[[ DATA EXTRACT open ]]

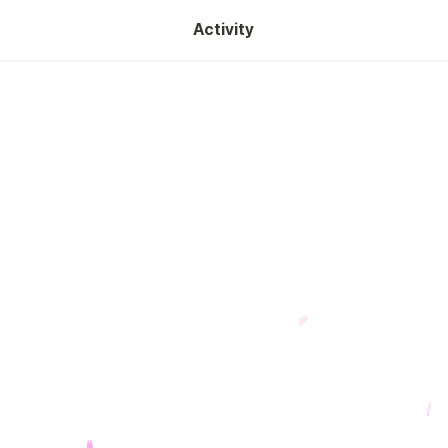
Activity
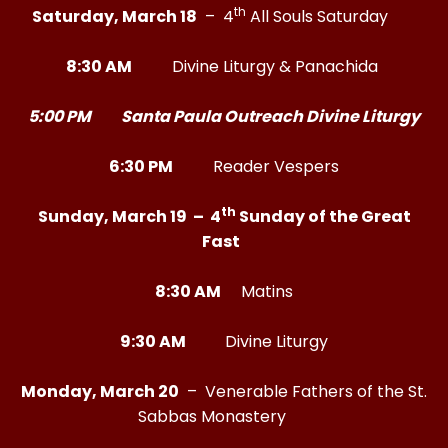
th
Saturday, March 18
– 4
All Souls Saturday
8:30 AM
Divine Liturgy & Panachida
5:00 PM Santa Paula Outreach Divine Liturgy
6:30 PM
Reader Vespers
th
Sunday, March 19 – 4
Sunday of the Great
Fast
8:30 AM
Matins
9:30 AM
Divine Liturgy
Monday, March 20
– Venerable Fathers of the St.
Sabbas Monastery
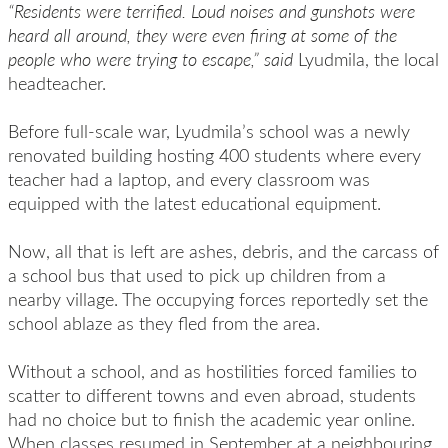
“Residents were terrified. Loud noises and gunshots were
heard all around, they were even firing at some of the
people who were trying to escape,” said
Lyudmila, the local
headteacher.
Before full-scale war, Lyudmila’s school was a newly
renovated building hosting 400 students where every
teacher had a laptop, and every classroom was
equipped with the latest educational equipment.
Now, all that is left are ashes, debris, and the carcass of
a school bus that used to pick up children from a
nearby village. The occupying forces reportedly set the
school ablaze as they fled from the area.
Without a school, and as hostilities forced families to
scatter to different towns and even abroad, students
had no choice but to finish the academic year online.
When classes resumed in September at a neighbouring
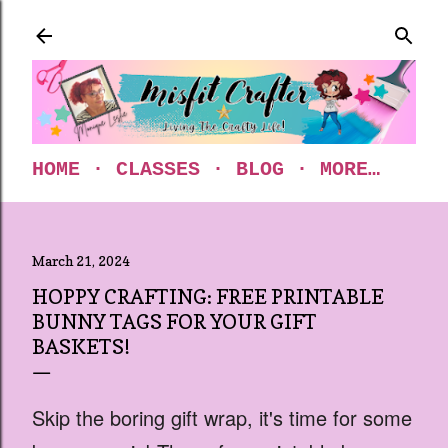
Skip to main content
HOME
CLASSES
BLOG
MORE…
March 21, 2024
HOPPY CRAFTING: FREE PRINTABLE
BUNNY TAGS FOR YOUR GIFT
BASKETS!
Skip the boring gift wrap, it's time for some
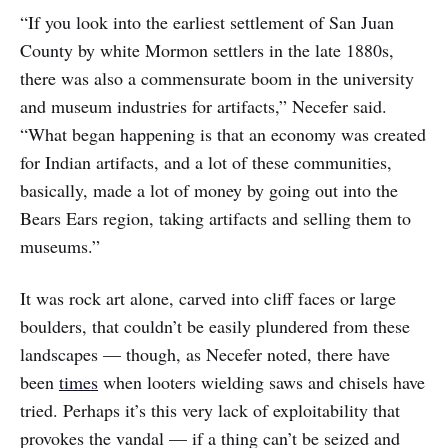
“If you look into the earliest settlement of San Juan
County by white Mormon settlers in the late 1880s,
there was also a commensurate boom in the university
and museum industries for artifacts,” Necefer said.
“What began happening is that an economy was created
for Indian artifacts, and a lot of these communities,
basically, made a lot of money by going out into the
Bears Ears region, taking artifacts and selling them to
museums.”
It was rock art alone, carved into cliff faces or large
boulders, that couldn’t be easily plundered from these
landscapes — though, as Necefer noted, there have
been
times
when looters wielding saws and chisels have
tried. Perhaps it’s this very lack of exploitability that
provokes the vandal — if a thing can’t be seized and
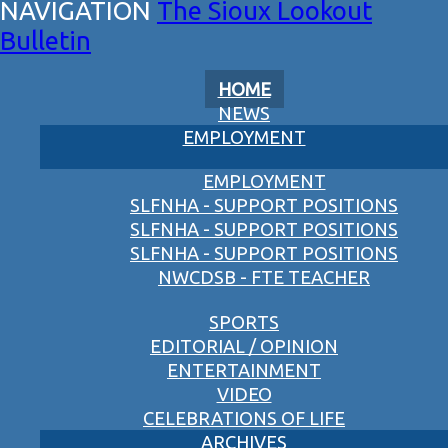
The Sioux Lookout
Bulletin
HOME
NEWS
EMPLOYMENT
EMPLOYMENT
SLFNHA - SUPPORT POSITIONS
SLFNHA - SUPPORT POSITIONS
SLFNHA - SUPPORT POSITIONS
NWCDSB - FTE TEACHER
SPORTS
EDITORIAL / OPINION
ENTERTAINMENT
VIDEO
CELEBRATIONS OF LIFE
ARCHIVES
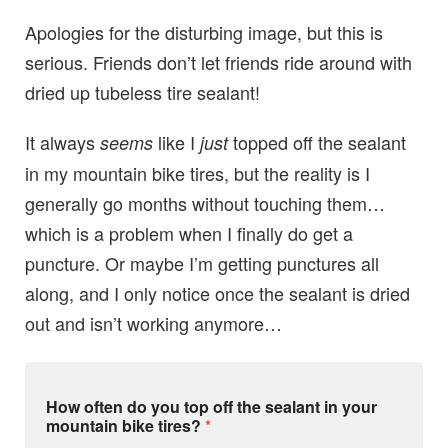
Apologies for the disturbing image, but this is
serious. Friends don’t let friends ride around with
dried up tubeless tire sealant!
It always
like I
topped off the sealant
seems
just
in my mountain bike tires, but the reality is I
generally go months without touching them…
which is a problem when I finally do get a
puncture. Or maybe I’m getting punctures all
along, and I only notice once the sealant is dried
out and isn’t working anymore…
o
How often do you top off the sealant in your
f
mountain bike tires?
*
f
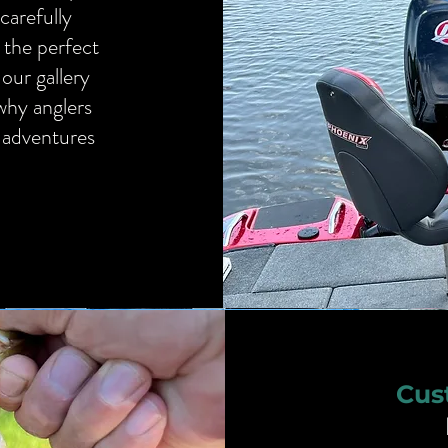
carefully
 the perfect
our gallery
 why anglers
g adventures
Cus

[[ DATA EXTRACT closed ]]

▶ **YOUR OBJECTIVE**: In the data above, find the line with "HOPPY CRAFTING: FREE PRINTABLE" and the line with "there was also". Please copy exactly those two lines and every line between them, but not the pictures.

▶ **WORKED SOLUTION**:
HOPPY CRAFTING: FREE PRINTABLE
BUNNY TAGS FOR YOUR GIFT
BASKETS!
Skip the boring gift wrap, it's time for some
“If you look into the earliest settlement of San Juan
County by white Mormon settlers in the late 1880s,
there was also a commensurate boom in the university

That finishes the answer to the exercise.